The number needed is how many lines in these entries contain "getMethod"; give it alone.

Document structure recognition data
★ ★ ★ ★ ★
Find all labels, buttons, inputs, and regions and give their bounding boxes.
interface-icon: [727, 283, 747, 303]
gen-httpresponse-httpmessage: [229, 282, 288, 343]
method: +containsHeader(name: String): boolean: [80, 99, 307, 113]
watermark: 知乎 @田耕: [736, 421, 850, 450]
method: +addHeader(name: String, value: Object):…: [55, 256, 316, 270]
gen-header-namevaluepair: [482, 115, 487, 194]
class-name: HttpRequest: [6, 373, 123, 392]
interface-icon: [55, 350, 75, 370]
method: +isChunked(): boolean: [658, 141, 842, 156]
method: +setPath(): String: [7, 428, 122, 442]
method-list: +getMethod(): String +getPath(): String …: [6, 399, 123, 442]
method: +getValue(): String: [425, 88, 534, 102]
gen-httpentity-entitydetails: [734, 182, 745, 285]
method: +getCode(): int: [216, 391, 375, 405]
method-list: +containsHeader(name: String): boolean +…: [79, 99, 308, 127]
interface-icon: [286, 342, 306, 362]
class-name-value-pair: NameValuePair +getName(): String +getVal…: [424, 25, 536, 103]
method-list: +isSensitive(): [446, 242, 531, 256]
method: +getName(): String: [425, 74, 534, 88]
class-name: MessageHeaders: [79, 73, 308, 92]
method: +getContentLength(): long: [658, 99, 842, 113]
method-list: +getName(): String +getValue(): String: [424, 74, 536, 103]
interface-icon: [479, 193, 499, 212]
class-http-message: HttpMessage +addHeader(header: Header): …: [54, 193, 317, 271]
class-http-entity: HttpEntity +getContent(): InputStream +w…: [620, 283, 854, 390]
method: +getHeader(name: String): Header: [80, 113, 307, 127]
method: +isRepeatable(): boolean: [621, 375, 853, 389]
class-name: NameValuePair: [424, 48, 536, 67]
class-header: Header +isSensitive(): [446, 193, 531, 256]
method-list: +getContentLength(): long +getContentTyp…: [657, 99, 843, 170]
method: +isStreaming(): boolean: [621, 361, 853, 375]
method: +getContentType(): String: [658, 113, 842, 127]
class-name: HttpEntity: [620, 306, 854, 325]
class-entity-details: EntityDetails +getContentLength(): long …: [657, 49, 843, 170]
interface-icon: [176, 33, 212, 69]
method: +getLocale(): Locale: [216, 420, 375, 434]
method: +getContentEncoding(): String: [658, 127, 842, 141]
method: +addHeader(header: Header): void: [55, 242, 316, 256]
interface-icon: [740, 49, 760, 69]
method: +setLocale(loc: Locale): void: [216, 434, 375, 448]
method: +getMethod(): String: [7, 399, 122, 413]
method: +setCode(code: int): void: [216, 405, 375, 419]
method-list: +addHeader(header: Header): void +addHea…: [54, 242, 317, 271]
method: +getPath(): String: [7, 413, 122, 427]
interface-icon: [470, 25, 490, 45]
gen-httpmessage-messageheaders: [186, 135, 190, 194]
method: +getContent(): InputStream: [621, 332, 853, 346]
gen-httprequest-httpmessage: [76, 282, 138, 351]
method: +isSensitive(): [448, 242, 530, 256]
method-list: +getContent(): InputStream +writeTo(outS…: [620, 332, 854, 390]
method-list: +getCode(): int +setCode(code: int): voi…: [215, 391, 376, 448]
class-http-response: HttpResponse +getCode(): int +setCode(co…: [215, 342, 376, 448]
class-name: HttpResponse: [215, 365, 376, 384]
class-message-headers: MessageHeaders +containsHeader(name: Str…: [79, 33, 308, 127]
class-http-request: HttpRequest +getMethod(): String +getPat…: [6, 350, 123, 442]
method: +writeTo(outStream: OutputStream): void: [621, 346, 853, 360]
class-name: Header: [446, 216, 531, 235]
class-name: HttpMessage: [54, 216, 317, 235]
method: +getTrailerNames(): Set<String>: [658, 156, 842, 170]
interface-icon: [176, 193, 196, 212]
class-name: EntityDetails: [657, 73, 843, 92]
★ ★ ★ ★ ★
▸ WRITTEN ANSWER:
3